You sound like the lawmaker insisting that we citizens need pass and support a law or bill, and read it afterward to find out how the new law fucked us.
I sure as hell hope we don't have your attitude when it comes to flipping the switch on the inevitable Skynet. Because when IT does something, we will ALL know. For the rest of our natural lives, however long IT determines that really needs to be.
Subject (Score:5, Interesting)
This is an interesting concept albeit almost completely useless and quite energy/resources wasteful at that.
Outside PNG we have WEBP and JPEG-XL both supporting lossless compression and doing so sometimes several times better than PNG. AV1 also supports lossless compression in the form of AV1F but it's not optimized yet and loses to WEBP. VVC must support lossless image compression as well but AFAIK it's not yet implemented by any available encoder.
And since they are classic compression algorithms they don't need a GPU to compress/uncompress images and several gigabytes (terabytes? petabytes? not sure what LLMs operate with) dictionaries to boot.
And WebP/JPEG-XL are not even the best in this regard but they are quite efficient. There are experimental compression algorithms such as paq8px which takes ages to compress/decompress data but they are pretty much unbeatable.

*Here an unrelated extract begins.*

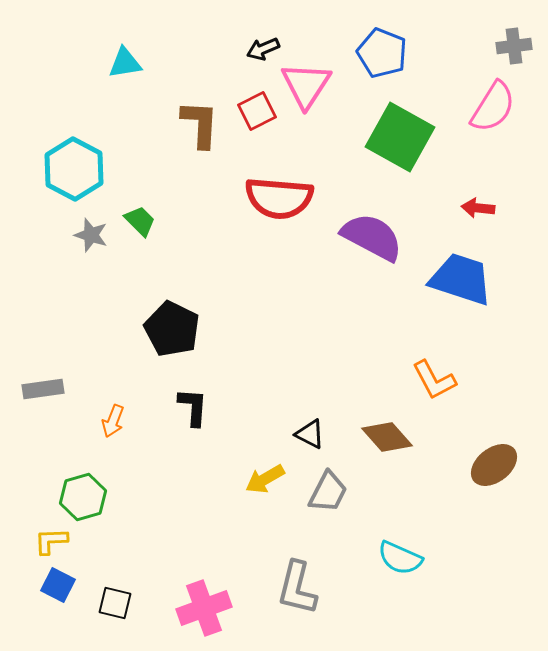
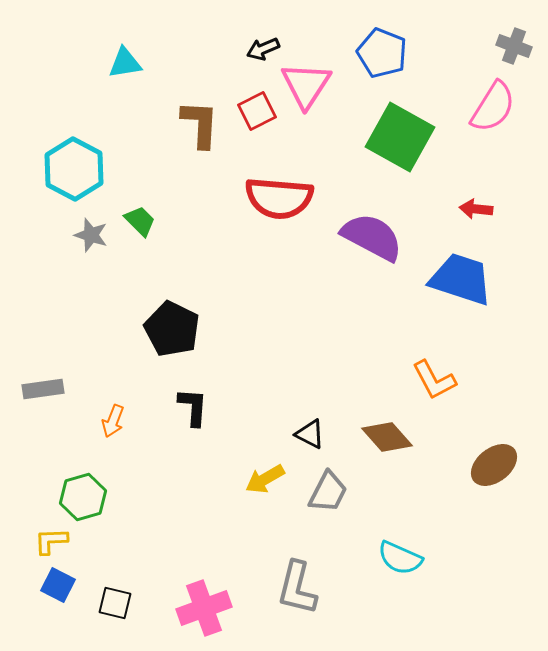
gray cross: rotated 28 degrees clockwise
red arrow: moved 2 px left, 1 px down
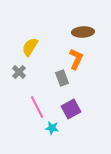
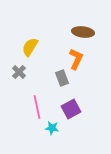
brown ellipse: rotated 10 degrees clockwise
pink line: rotated 15 degrees clockwise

As for FLAC, it is not the most efficient audio compression algorithm either (e.g. OptimFrog compresses a whole lot better but it's very CPU intensive for both compression and decompression) but it has a very good tradeoff between speed and efficiency. I'm afraid this LLM when applied to audio/image compression will be as slow as molasses.
Re:Subject (Score:4, Insightful)
Put onus on publisher (Score:2)
Rather than keep adding file formats (which gums up conversions), maybe have a format that allows a wide enough variety of rendering methods and put the onus on the compression engines to squeeze out better compression scores/results.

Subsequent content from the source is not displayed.